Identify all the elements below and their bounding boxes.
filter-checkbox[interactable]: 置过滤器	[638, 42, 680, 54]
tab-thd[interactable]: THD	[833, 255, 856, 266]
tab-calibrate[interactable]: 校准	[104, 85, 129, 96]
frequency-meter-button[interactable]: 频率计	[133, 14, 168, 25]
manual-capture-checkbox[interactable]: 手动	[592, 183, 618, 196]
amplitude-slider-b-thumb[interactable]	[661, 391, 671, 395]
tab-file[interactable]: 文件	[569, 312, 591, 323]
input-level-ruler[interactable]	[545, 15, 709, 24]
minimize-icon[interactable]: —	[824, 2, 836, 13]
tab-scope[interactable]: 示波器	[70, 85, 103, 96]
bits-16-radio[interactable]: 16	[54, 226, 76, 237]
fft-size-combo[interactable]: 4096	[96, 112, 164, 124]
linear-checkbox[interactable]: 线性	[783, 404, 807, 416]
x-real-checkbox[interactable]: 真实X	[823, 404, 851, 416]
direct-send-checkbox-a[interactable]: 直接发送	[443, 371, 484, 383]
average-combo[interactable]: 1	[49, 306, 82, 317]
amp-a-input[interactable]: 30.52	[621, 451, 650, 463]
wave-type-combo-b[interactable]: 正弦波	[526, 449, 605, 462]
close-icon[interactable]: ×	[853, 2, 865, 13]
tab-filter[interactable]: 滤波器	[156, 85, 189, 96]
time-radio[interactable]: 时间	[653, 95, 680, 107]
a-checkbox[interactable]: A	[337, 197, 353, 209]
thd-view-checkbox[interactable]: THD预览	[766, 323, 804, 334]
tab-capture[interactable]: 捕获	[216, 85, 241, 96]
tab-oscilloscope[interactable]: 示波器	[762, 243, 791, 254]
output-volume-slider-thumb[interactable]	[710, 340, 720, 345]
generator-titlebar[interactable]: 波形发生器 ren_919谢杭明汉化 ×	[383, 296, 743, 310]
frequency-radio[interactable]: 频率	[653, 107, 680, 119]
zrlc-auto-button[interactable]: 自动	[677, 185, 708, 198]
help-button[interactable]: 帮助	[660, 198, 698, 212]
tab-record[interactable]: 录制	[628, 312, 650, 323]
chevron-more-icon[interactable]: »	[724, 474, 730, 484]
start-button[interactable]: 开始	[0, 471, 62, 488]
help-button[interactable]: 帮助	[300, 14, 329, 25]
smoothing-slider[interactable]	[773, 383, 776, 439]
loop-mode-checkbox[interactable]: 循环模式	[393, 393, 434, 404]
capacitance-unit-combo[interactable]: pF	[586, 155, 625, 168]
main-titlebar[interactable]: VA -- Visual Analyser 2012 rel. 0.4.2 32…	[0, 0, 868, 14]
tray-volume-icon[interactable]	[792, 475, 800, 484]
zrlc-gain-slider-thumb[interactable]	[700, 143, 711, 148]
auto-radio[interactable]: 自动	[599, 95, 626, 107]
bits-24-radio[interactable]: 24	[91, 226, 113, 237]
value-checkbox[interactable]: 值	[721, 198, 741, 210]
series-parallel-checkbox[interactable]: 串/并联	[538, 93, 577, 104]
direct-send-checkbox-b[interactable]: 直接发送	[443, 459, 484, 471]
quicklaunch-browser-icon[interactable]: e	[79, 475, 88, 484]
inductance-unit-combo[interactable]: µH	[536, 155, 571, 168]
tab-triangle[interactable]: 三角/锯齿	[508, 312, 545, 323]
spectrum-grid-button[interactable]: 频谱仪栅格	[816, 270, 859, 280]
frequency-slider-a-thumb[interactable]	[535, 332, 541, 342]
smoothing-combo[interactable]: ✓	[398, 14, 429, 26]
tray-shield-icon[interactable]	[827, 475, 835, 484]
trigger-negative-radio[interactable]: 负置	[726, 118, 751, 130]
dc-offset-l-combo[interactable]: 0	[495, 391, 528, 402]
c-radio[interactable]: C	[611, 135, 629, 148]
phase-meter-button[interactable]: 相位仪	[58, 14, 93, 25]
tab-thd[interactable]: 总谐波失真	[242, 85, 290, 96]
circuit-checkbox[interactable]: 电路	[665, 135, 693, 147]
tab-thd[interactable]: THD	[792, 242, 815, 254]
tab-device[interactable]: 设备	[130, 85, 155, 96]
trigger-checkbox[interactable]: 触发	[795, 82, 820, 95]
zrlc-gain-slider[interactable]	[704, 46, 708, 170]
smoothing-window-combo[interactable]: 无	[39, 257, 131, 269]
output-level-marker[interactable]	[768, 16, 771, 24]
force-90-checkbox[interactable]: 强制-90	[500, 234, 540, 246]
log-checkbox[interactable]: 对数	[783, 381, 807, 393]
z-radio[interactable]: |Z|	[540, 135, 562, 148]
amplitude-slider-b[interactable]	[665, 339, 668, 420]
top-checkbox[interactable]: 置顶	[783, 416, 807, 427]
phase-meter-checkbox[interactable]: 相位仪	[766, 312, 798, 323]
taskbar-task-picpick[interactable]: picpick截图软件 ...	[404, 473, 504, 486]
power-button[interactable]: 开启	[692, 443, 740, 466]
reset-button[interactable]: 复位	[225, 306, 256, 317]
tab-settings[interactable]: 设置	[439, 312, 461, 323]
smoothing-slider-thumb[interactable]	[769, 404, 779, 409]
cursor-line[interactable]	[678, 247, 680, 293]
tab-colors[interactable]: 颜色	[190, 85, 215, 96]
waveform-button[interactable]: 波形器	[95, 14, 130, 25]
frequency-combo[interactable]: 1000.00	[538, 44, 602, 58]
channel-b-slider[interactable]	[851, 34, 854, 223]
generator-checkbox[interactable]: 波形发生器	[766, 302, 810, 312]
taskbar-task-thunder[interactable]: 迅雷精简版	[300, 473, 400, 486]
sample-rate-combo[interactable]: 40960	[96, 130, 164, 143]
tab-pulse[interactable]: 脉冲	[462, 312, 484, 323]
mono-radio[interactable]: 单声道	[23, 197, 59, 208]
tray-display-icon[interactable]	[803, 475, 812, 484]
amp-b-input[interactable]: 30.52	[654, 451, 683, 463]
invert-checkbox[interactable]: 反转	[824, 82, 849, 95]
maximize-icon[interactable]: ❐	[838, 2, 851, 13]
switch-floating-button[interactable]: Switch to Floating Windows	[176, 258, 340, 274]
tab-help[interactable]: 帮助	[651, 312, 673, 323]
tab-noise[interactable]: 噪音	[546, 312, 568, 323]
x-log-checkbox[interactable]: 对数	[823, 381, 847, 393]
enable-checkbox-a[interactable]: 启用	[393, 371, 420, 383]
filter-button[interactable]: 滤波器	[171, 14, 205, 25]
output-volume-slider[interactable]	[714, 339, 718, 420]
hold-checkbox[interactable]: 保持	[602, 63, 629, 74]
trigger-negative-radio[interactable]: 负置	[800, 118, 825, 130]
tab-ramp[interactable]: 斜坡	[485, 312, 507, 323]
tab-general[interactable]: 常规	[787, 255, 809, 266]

______________________________

> [Problem to solve] The answer must be every line of the data that contains the word "direct".

> [Answer to the problem]
direct-send-checkbox-a[interactable]: 直接发送	[443, 371, 484, 383]
direct-send-checkbox-b[interactable]: 直接发送	[443, 459, 484, 471]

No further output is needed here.